Embry-Riddle Aeronautical University Asia
- Motto: "Expanding a tradition of excellence."
- Established: 2011
- Parent institution: Embry-Riddle Aeronautical University
- Vice-Chancellor: Matthew Flaherty
- Students: approximately 400 (as of 2015)
- Location: 70 Seletar Aerospace View, Singapore
- Website: asia.erau.edu

= Embry-Riddle Aeronautical University Asia =

Private university in Singapore

ERAU Asia is a private university in Singapore, and is a branch of Embry-Riddle Aeronautical University, based in the United States.

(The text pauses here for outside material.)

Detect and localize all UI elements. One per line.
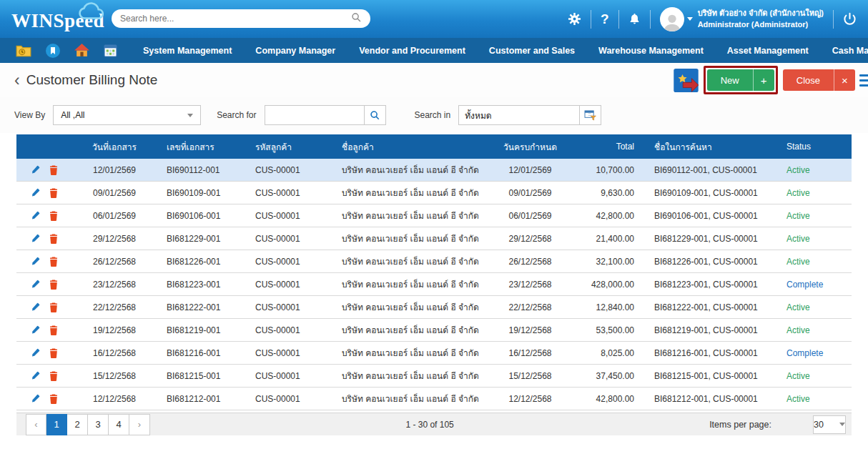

Embry-Riddle Asia's main office building is located at 75 Bukit Timah Road, while classes are offered at ERC Institute at 229 Mountbatten Road, #01-30, Mountbatten Square, Singapore 398007.

== Programs offered ==

Currently, ERAU Asia offers undergraduate degree, graduate degree, and online degree programs. These can be done either in a full-time delivery or a part-time delivery. Most students are enrolled into the undergraduate degree programs; Bachelor of Science in Aeronautics and Bachelor of Science in Aviation Business Administration. ERAU Asia is fully owned by Embry-Riddle Aeronautical University and all courses are provided by the university. Embry-Riddle Asia provides the same American style education they offer in the United States in Singapore. Most of the faculty are brought in from the United States to teach in Singapore.